Days like this really, really, really made Daisy want to quit.
First, they'd made her visit a library, which was, okay, kind of cool, but not at all worth the effort for the surprise twist ending which still made her skin crawl. She was out one apartment and two roommates, and maybe two more snarky showdowns from killing that undead thing back in the B&H living room or parlor, or whatever insanely rich, insanely old people called it. She had literally just explained how uncool it was when people didn't put in what they took out -- such basic math: a soul for a life and vice versa -- and now?
Now, souls were popping like firecrackers soaked in propane, and it was just really fucking annoying.
For a long moment, Daisy had stood, entranced. There'd been a wave of heat -- intense heat for her to feel anything at all -- and a blinding light, and Artie had begun howling and barking and just generally losing his shit. A moment later, Jay-Jay was doing the same thing, and then she was gone, and Artie was growling in Daisy's face, just waiting for her to mount up, or whatever, so they could get the hell out of dodge.
Only Daisy wasn't really paying attention. Despite the explosions making the ground tremble beneath her feet, the chaos erupting on the grounds inside and out, she could focus only on one, tiny spot of cold. Not Floating Ice Bitch Cold. Not Fucking Wight Cold. Not even Death Is Coming Cold...but close. This was an inside kind of cold.

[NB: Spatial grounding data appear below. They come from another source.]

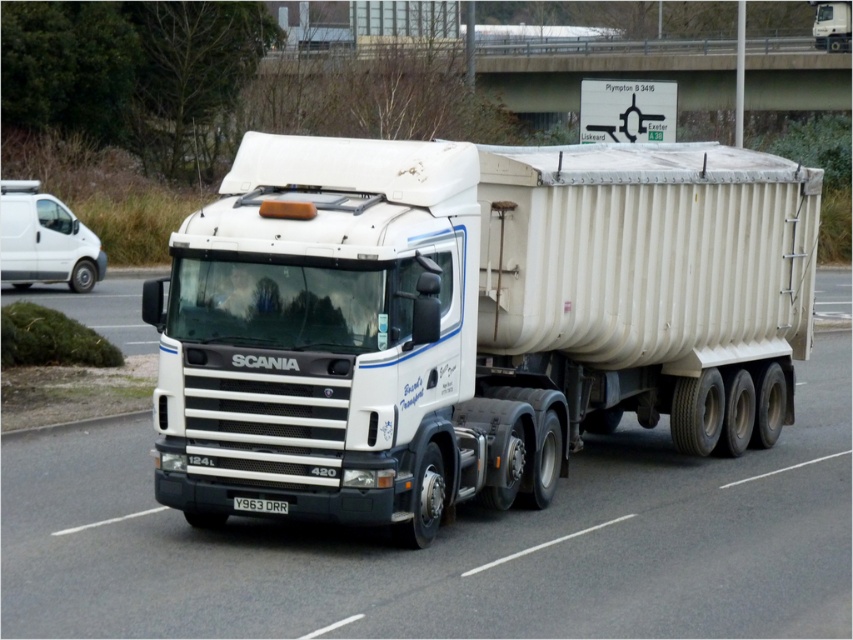 You are standing at point A located at coordinates 0.300, 0.600. You want to walk to the white matte truck at center. Which direction should you move relative to your current position?

You should move to the right and slightly downward relative to your current position at point A to reach the white matte truck at center.

You are a driver observing the white matte truck at center and the black plastic license plate at center from the front. Which object appears taller in the scene?

The black plastic license plate at center appears taller than the white matte truck at center because the white matte truck at center is shorter than the black plastic license plate at center. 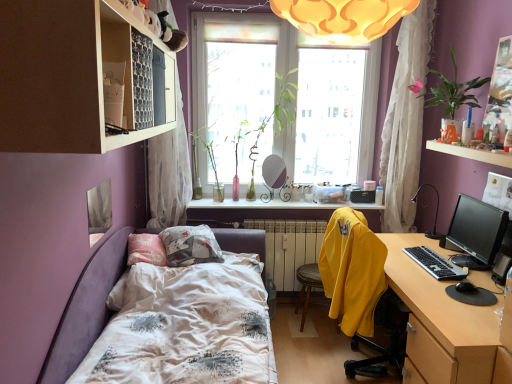 This screenshot has height=384, width=512. What do you see at coordinates (237, 152) in the screenshot?
I see `pink glass vase at window, arranged as the third plant when viewed from the right` at bounding box center [237, 152].

The height and width of the screenshot is (384, 512). I want to click on white sheer curtain at left, placed as the 2th curtain when sorted from right to left, so click(x=169, y=173).

What is the approximate width of white cotton bed at center?

white cotton bed at center is 4.42 feet in width.

The height and width of the screenshot is (384, 512). Describe the element at coordinates (405, 121) in the screenshot. I see `white sheer curtain at upper right, which is counted as the 2th curtain, starting from the left` at that location.

Find the location of `yellow fabric chair at center`. yellow fabric chair at center is located at coordinates (352, 271).

Where is `plant above the white sheer curtain at left, placed as the 2th curtain when sorted from right to left (from a real-world perspective)`? This screenshot has width=512, height=384. plant above the white sheer curtain at left, placed as the 2th curtain when sorted from right to left (from a real-world perspective) is located at coordinates (453, 91).

Does white sheer curtain at left, placed as the 2th curtain when sorted from right to left, have a smaller size compared to green leafy plant at upper right, the 4th plant from the left?

Incorrect, white sheer curtain at left, placed as the 2th curtain when sorted from right to left, is not smaller in size than green leafy plant at upper right, the 4th plant from the left.

Are white sheer curtain at left, placed as the 2th curtain when sorted from right to left, and green leafy plant at upper right, the 1th plant from the right, located far from each other?

Yes, white sheer curtain at left, placed as the 2th curtain when sorted from right to left, and green leafy plant at upper right, the 1th plant from the right, are located far from each other.

Based on their positions, is white sheer curtain at left, placed as the 1th curtain when sorted from left to right, located to the left or right of green leafy plant at upper right, the 1th plant from the right?

From the image, it's evident that white sheer curtain at left, placed as the 1th curtain when sorted from left to right, is to the left of green leafy plant at upper right, the 1th plant from the right.

How much distance is there between green glass vase at center, the fourth plant positioned from the right, and translucent glass vase at upper center, which ranks as the second window sill in left-to-right order?

green glass vase at center, the fourth plant positioned from the right, is 1.78 meters away from translucent glass vase at upper center, which ranks as the second window sill in left-to-right order.

Is green glass vase at center, the first plant viewed from the left, spatially inside translucent glass vase at upper center, which is the 2th window sill from bottom to top, or outside of it?

The correct answer is: outside.

Does point (215, 167) come farther from viewer compared to point (495, 159)?

Yes, it is behind point (495, 159).

Is green glass vase at center, the first plant viewed from the left, not near translucent glass vase at upper center, the first window sill from the top?

green glass vase at center, the first plant viewed from the left, is positioned a significant distance from translucent glass vase at upper center, the first window sill from the top.

Looking at this image, from the image's perspective, relative to yellow fabric chair at center, is translucent glass vase at upper center, positioned as the first window sill in front-to-back order, above or below?

translucent glass vase at upper center, positioned as the first window sill in front-to-back order, is above yellow fabric chair at center.

In terms of height, does translucent glass vase at upper center, which is the 2th window sill from bottom to top, look taller or shorter compared to yellow fabric chair at center?

translucent glass vase at upper center, which is the 2th window sill from bottom to top, is shorter than yellow fabric chair at center.

From a real-world perspective, between translucent glass vase at upper center, which is the first window sill in right-to-left order, and yellow fabric chair at center, who is vertically higher?

From a 3D spatial view, translucent glass vase at upper center, which is the first window sill in right-to-left order, is above.

Is white sheer curtain at left, placed as the 1th curtain when sorted from left to right, closer to camera compared to wooden desk at right?

No, it is not.

Considering the relative sizes of white sheer curtain at left, placed as the 1th curtain when sorted from left to right, and wooden desk at right in the image provided, is white sheer curtain at left, placed as the 1th curtain when sorted from left to right, smaller than wooden desk at right?

Yes.

Is white sheer curtain at left, placed as the 1th curtain when sorted from left to right, positioned with its back to wooden desk at right?

No, white sheer curtain at left, placed as the 1th curtain when sorted from left to right, is not facing the opposite direction of wooden desk at right.

Identify the location of desk that is in front of the white sheer curtain at left, placed as the 1th curtain when sorted from left to right. Image resolution: width=512 pixels, height=384 pixels. (441, 320).

Consider the image. Does white sheer curtain at upper right, the first curtain from the right, have a larger size compared to green glossy plant at center, the 2th plant positioned from the right?

Incorrect, white sheer curtain at upper right, the first curtain from the right, is not larger than green glossy plant at center, the 2th plant positioned from the right.

Considering the sizes of objects white sheer curtain at upper right, the first curtain from the right, and green glossy plant at center, the 2th plant positioned from the right, in the image provided, who is thinner, white sheer curtain at upper right, the first curtain from the right, or green glossy plant at center, the 2th plant positioned from the right,?

Thinner between the two is white sheer curtain at upper right, the first curtain from the right.

Is white sheer curtain at upper right, which is counted as the 2th curtain, starting from the left, facing towards green glossy plant at center, acting as the third plant starting from the left?

No, white sheer curtain at upper right, which is counted as the 2th curtain, starting from the left, is not turned towards green glossy plant at center, acting as the third plant starting from the left.

Is white sheer curtain at upper right, the first curtain from the right, surrounding green glossy plant at center, acting as the third plant starting from the left?

No, green glossy plant at center, acting as the third plant starting from the left, is located outside of white sheer curtain at upper right, the first curtain from the right.

From a real-world perspective, is green leafy plant at upper right, the 4th plant from the left, below pink glass vase at window, which is the 2th plant in left-to-right order?

→ No, from a real-world perspective, green leafy plant at upper right, the 4th plant from the left, is not below pink glass vase at window, which is the 2th plant in left-to-right order.

From the image's perspective, who appears lower, green leafy plant at upper right, the 1th plant from the right, or pink glass vase at window, arranged as the third plant when viewed from the right?

pink glass vase at window, arranged as the third plant when viewed from the right.

Looking at this image, can you confirm if green leafy plant at upper right, the 1th plant from the right, is bigger than pink glass vase at window, which is the 2th plant in left-to-right order?

Yes.

Measure the distance between green leafy plant at upper right, the 4th plant from the left, and pink glass vase at window, which is the 2th plant in left-to-right order.

green leafy plant at upper right, the 4th plant from the left, and pink glass vase at window, which is the 2th plant in left-to-right order, are 1.49 meters apart.

Is green leafy plant at upper right, the 4th plant from the left, positioned with its back to yellow fabric at lower right?

No, green leafy plant at upper right, the 4th plant from the left, is not facing the opposite direction of yellow fabric at lower right.

Between green leafy plant at upper right, the 1th plant from the right, and yellow fabric at lower right, which one appears on the left side from the viewer's perspective?

yellow fabric at lower right.

Considering the positions of point (459, 100) and point (311, 275), is point (459, 100) closer or farther from the camera than point (311, 275)?

Point (459, 100).

The image size is (512, 384). In order to click on plant that is the 4th one when counting rightward from the white sheer curtain at left, placed as the 1th curtain when sorted from left to right in this screenshot , I will do `click(453, 91)`.

Where is `window sill above the green glass vase at center, the first plant viewed from the left (from the image's perspective)`? This screenshot has width=512, height=384. window sill above the green glass vase at center, the first plant viewed from the left (from the image's perspective) is located at coordinates (472, 153).

Estimate the real-world distances between objects in this image. Which object is closer to green leafy plant at upper right, the 1th plant from the right, white sheer curtain at upper right, which is counted as the 2th curtain, starting from the left, or white sheer curtain at left, placed as the 2th curtain when sorted from right to left?

Based on the image, white sheer curtain at upper right, which is counted as the 2th curtain, starting from the left, appears to be nearer to green leafy plant at upper right, the 1th plant from the right.

From the image, which object appears to be farther from clear glass bottles at center, placed as the first window sill when sorted from bottom to top, transparent glass window at center or black plastic keyboard at right?

black plastic keyboard at right is positioned further to the anchor clear glass bottles at center, placed as the first window sill when sorted from bottom to top.

When comparing their distances from black plastic table lamp at right, does white sheer curtain at upper right, which is counted as the 2th curtain, starting from the left, or yellow fabric at lower right seem closer?

The object closer to black plastic table lamp at right is white sheer curtain at upper right, which is counted as the 2th curtain, starting from the left.

Looking at the image, which one is located further to translucent glass vase at upper center, which is the 2th window sill from bottom to top, green glossy plant at center, acting as the third plant starting from the left, or transparent glass window at center?

Among the two, green glossy plant at center, acting as the third plant starting from the left, is located further to translucent glass vase at upper center, which is the 2th window sill from bottom to top.

Estimate the real-world distances between objects in this image. Which object is further from green glossy plant at center, acting as the third plant starting from the left, clear glass bottles at center, placed as the first window sill when sorted from bottom to top, or matte white shelf at upper left?

matte white shelf at upper left lies further to green glossy plant at center, acting as the third plant starting from the left, than the other object.

Looking at this image, which object lies nearer to the anchor point clear glass bottles at center, the 2th window sill positioned from the front, pink glass vase at window, arranged as the third plant when viewed from the right, or green leafy plant at upper right, the 4th plant from the left?

pink glass vase at window, arranged as the third plant when viewed from the right, is positioned closer to the anchor clear glass bottles at center, the 2th window sill positioned from the front.

Estimate the real-world distances between objects in this image. Which object is further from yellow fabric computer chair at right, white metallic radiator at center or white sheer curtain at upper right, the first curtain from the right?

white sheer curtain at upper right, the first curtain from the right, is positioned further to the anchor yellow fabric computer chair at right.

Which object lies nearer to the anchor point black plastic keyboard at right, black glossy monitor at right or white metallic radiator at center?

black glossy monitor at right is positioned closer to the anchor black plastic keyboard at right.

The width and height of the screenshot is (512, 384). I want to click on computer monitor between yellow fabric chair at center and clear glass bottles at center, which is counted as the 2th window sill, starting from the right, from front to back, so click(x=475, y=232).

At what (x,y) coordinates should I click in order to perform the action: click on computer between green glass vase at center, the fourth plant positioned from the right, and black plastic table lamp at right from left to right. Please return your answer as a coordinate pair (x, y). The width and height of the screenshot is (512, 384). Looking at the image, I should click on (307, 287).

This screenshot has height=384, width=512. I want to click on curtain located between white cotton bed at center and black plastic table lamp at right in the left-right direction, so click(x=405, y=121).

Locate an element on the screen. computer monitor between green glossy plant at center, acting as the third plant starting from the left, and yellow fabric at lower right from top to bottom is located at coordinates (475, 232). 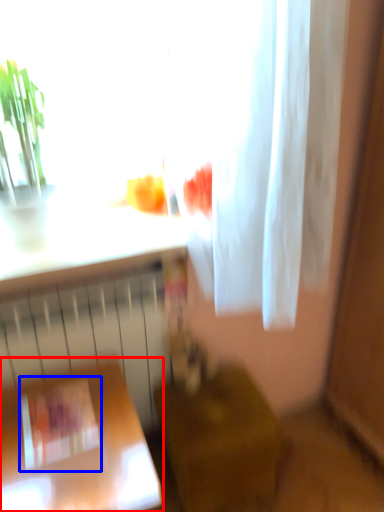 Question: Which of the following is the farthest to the observer, furniture (highlighted by a red box) or square (highlighted by a blue box)?

Choices:
 (A) furniture
 (B) square

Answer: (B) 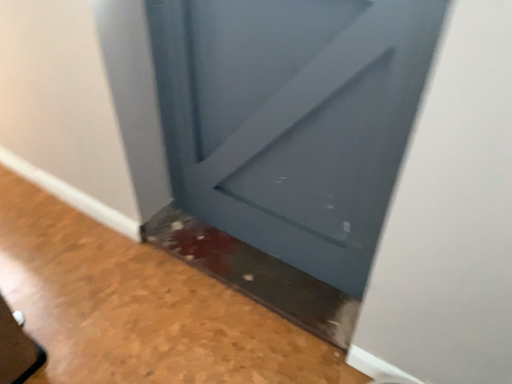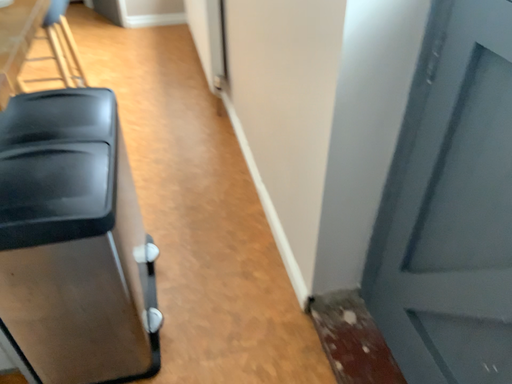 Question: How did the camera likely rotate when shooting the video?

Choices:
 (A) rotated right
 (B) rotated left

Answer: (B) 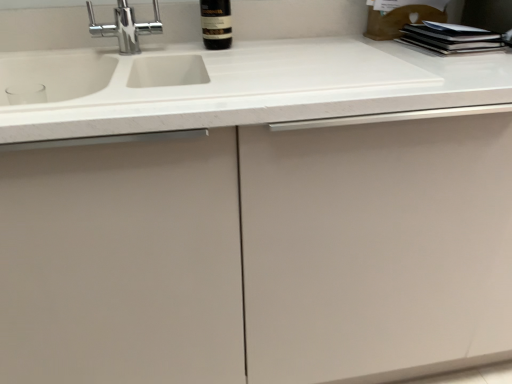 Question: Considering the relative sizes of dark glass bottle at upper center and white matte countertop at center in the image provided, is dark glass bottle at upper center thinner than white matte countertop at center?

Choices:
 (A) no
 (B) yes

Answer: (B)

Question: Is dark glass bottle at upper center taller than white matte countertop at center?

Choices:
 (A) no
 (B) yes

Answer: (B)

Question: Are dark glass bottle at upper center and white matte countertop at center located far from each other?

Choices:
 (A) yes
 (B) no

Answer: (B)

Question: From a real-world perspective, is dark glass bottle at upper center over white matte countertop at center?

Choices:
 (A) no
 (B) yes

Answer: (B)

Question: Is dark glass bottle at upper center bigger than white matte countertop at center?

Choices:
 (A) no
 (B) yes

Answer: (A)

Question: Is the position of dark glass bottle at upper center less distant than that of white matte countertop at center?

Choices:
 (A) yes
 (B) no

Answer: (B)

Question: Does white matte countertop at center contain dark glass bottle at upper center?

Choices:
 (A) yes
 (B) no

Answer: (B)

Question: Are white matte countertop at center and dark glass bottle at upper center located far from each other?

Choices:
 (A) yes
 (B) no

Answer: (B)

Question: Is white matte countertop at center touching dark glass bottle at upper center?

Choices:
 (A) yes
 (B) no

Answer: (B)

Question: Is the depth of white matte countertop at center less than that of dark glass bottle at upper center?

Choices:
 (A) no
 (B) yes

Answer: (B)

Question: Is white matte countertop at center aimed at dark glass bottle at upper center?

Choices:
 (A) yes
 (B) no

Answer: (B)

Question: From a real-world perspective, is white matte countertop at center on top of dark glass bottle at upper center?

Choices:
 (A) no
 (B) yes

Answer: (A)

Question: Would you say dark glass bottle at upper center is to the left or to the right of white matte countertop at center in the picture?

Choices:
 (A) right
 (B) left

Answer: (A) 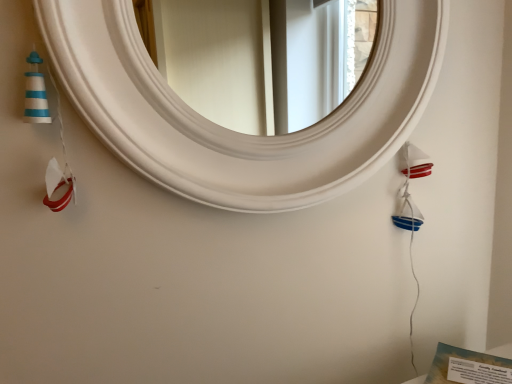 What do you see at coordinates (234, 131) in the screenshot? I see `white matte mirror at center` at bounding box center [234, 131].

Identify the location of white matte mirror at center. (234, 131).

At what (x,y) coordinates should I click in order to perform the action: click on white matte mirror at center. Please return your answer as a coordinate pair (x, y). Image resolution: width=512 pixels, height=384 pixels. Looking at the image, I should click on (234, 131). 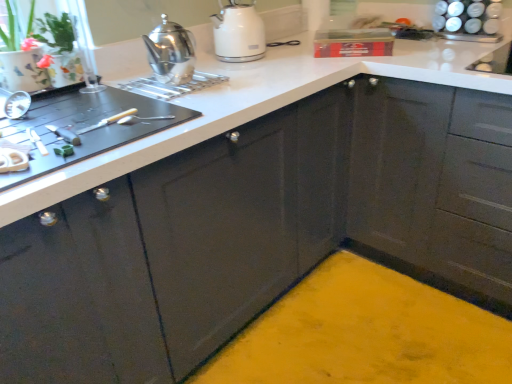 I want to click on free space in front of polished stainless steel teapot at upper left, arranged as the 2th kitchen appliance when viewed from the back, so click(162, 102). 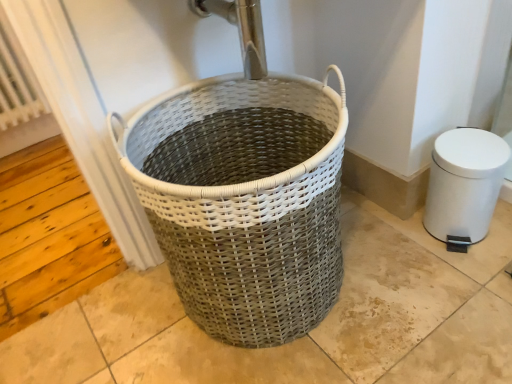 You are a GUI agent. You are given a task and a screenshot of the screen. Output one action in this format:
    pyautogui.click(x=<x>, y=<y>)
    Task: Click on the blank area to the left of white woven basket at center
    
    Given the screenshot: What is the action you would take?
    pyautogui.click(x=118, y=334) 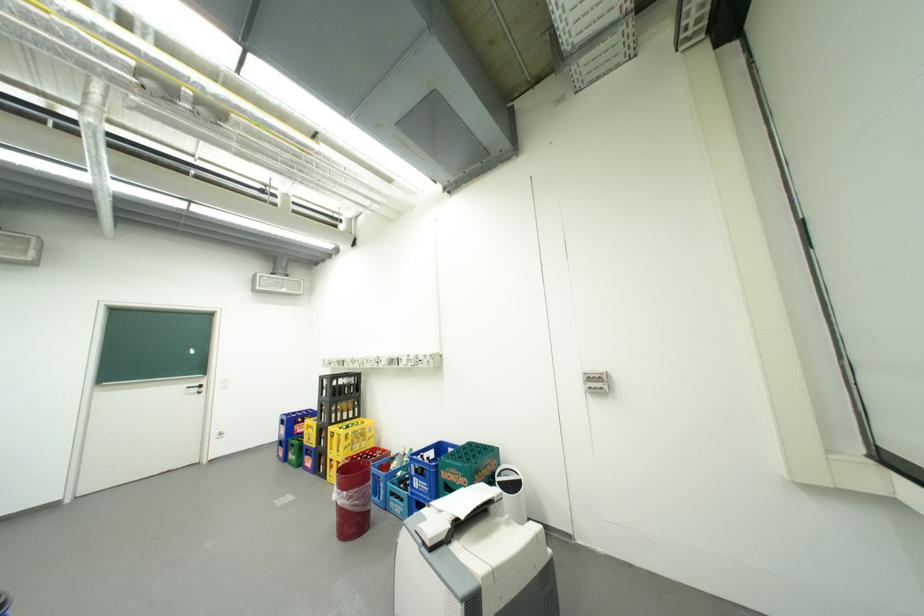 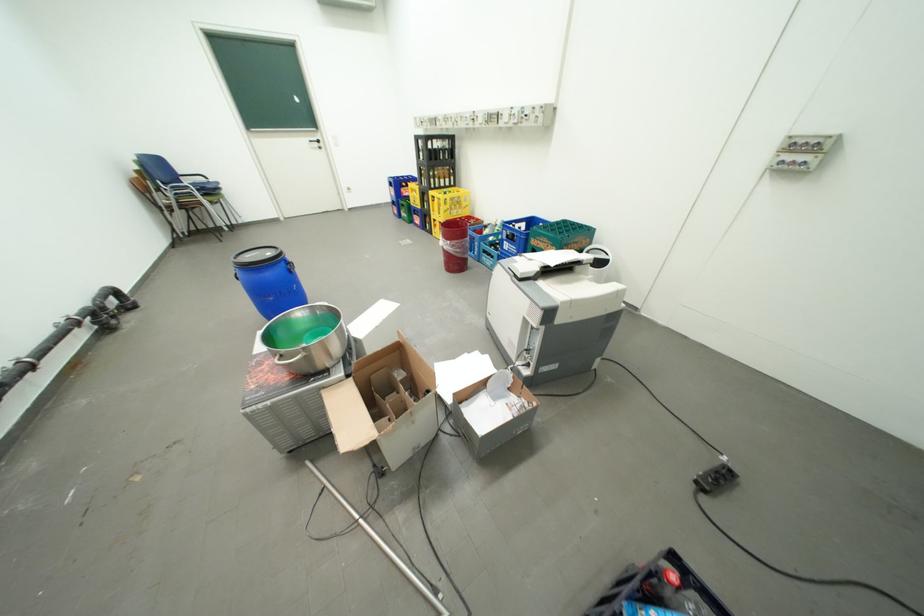 Where in the second image is the point corresponding to [356,493] from the first image?

(459, 243) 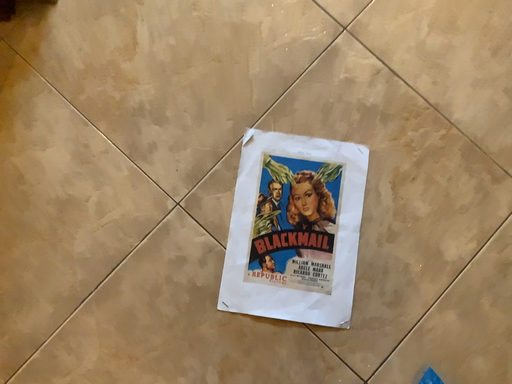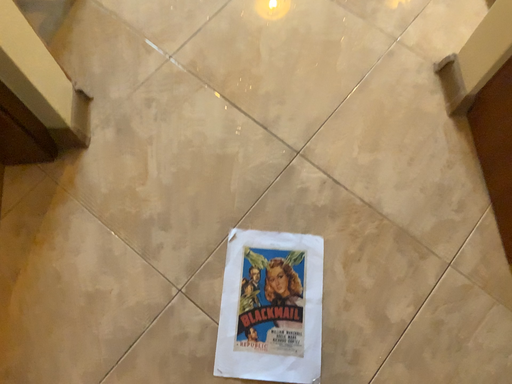 Question: How did the camera likely rotate when shooting the video?

Choices:
 (A) rotated upward
 (B) rotated downward

Answer: (A) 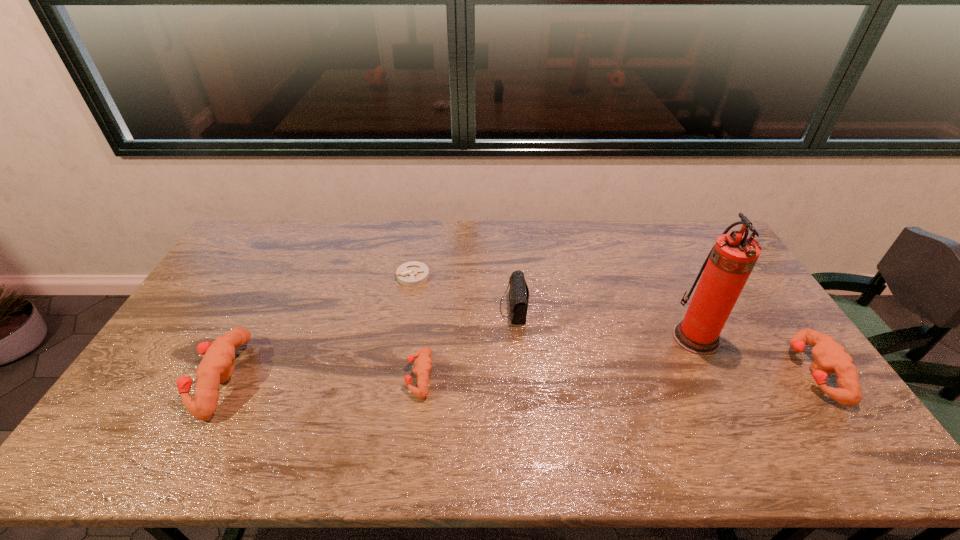 The width and height of the screenshot is (960, 540). In the image, there is a desktop. Find the location of `vacant space at the left edge`. vacant space at the left edge is located at coordinates (236, 313).

Locate an element on the screen. The height and width of the screenshot is (540, 960). free space at the far right corner of the desktop is located at coordinates (668, 221).

This screenshot has width=960, height=540. I want to click on empty space that is in between the ashtray and the leftmost object, so click(317, 327).

What are the coordinates of `free space between the second puncher from left to right and the leftmost object` in the screenshot? It's located at (321, 377).

Locate an element on the screen. This screenshot has height=540, width=960. free space between the rightmost puncher and the tallest object is located at coordinates pyautogui.click(x=755, y=355).

This screenshot has width=960, height=540. What are the coordinates of `empty location between the shortest puncher and the second shortest puncher` in the screenshot? It's located at tap(617, 374).

I want to click on vacant space that is in between the farthest object and the second shortest puncher, so click(x=613, y=324).

You are a GUI agent. You are given a task and a screenshot of the screen. Output one action in this format:
    pyautogui.click(x=<x>, y=<y>)
    Task: Click on the vacant area between the clutch bag and the leftmost object
    
    Given the screenshot: What is the action you would take?
    pyautogui.click(x=367, y=343)

Find the location of `vacant space in between the clutch bag and the rightmost puncher`. vacant space in between the clutch bag and the rightmost puncher is located at coordinates (663, 340).

What are the coordinates of `vacant area between the fourth object from left to right and the fire extinguisher` in the screenshot? It's located at (605, 323). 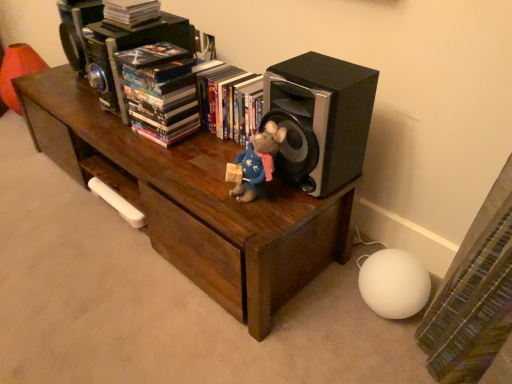 Question: From a real-world perspective, is hardcover book at center, the third book from the left, physically located above or below brown wood table at center?

Choices:
 (A) below
 (B) above

Answer: (B)

Question: Considering the positions of hardcover book at center, arranged as the first book when viewed from the right, and brown wood table at center in the image, is hardcover book at center, arranged as the first book when viewed from the right, wider or thinner than brown wood table at center?

Choices:
 (A) thin
 (B) wide

Answer: (A)

Question: Which object is the closest to the multicolored paperbacks at upper center, the 2th book when ordered from left to right?

Choices:
 (A) velvety blue plush at center
 (B) hardcover book at center, arranged as the first book when viewed from the right
 (C) matte black book at upper center, the 3th book in the right-to-left sequence
 (D) black matte speaker at right
 (E) brown wood table at center

Answer: (B)

Question: Considering the real-world distances, which object is closest to the black matte speaker at right?

Choices:
 (A) brown wood table at center
 (B) matte black book at upper center, the first book positioned from the left
 (C) hardcover book at center, arranged as the first book when viewed from the right
 (D) velvety blue plush at center
 (E) multicolored paperbacks at upper center, the 2th book when ordered from left to right

Answer: (D)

That feeling you get when you realize you left the stove on back at home. The feeling you get when the doctor walks into the waiting room and she still hasn't met your eye.
Daisy shivered, and it had absolutely nothing to do with the fact that Castle Old and Creepy As Fuck was under attack.
Souls were dying.
It had taken Daisy, like any Reaper, all of a few trials to learn that souls didn't die. Souls were transferred, stretched, pulled, changed until you didn't know it from Adam, rare as that might be. Bodies died. People died. Werewolves, vampires, demon Vogue models, and fucking shitheads died, but souls were liquid intangible, as paradoxically tenacious as water. Souls went A to B, heaven to hell, life to Death and back around the other way, if you wanted to be a dick. But they didn't die. They weren't supposed to die.
And they were dying.
She'd felt it right away as fire and light raked over the statues and the castle and what had been a creeper stoner werewolf, that tiny pinprick of dread that normally meant someone was fucking shit up, tearing open portals where there weren't supposed to be any. But this dread quickly went deeper than that, bypassing the standard rage tube to settle in her stomach and balloon into something unfamiliar, and so cloying it was like a paralytic.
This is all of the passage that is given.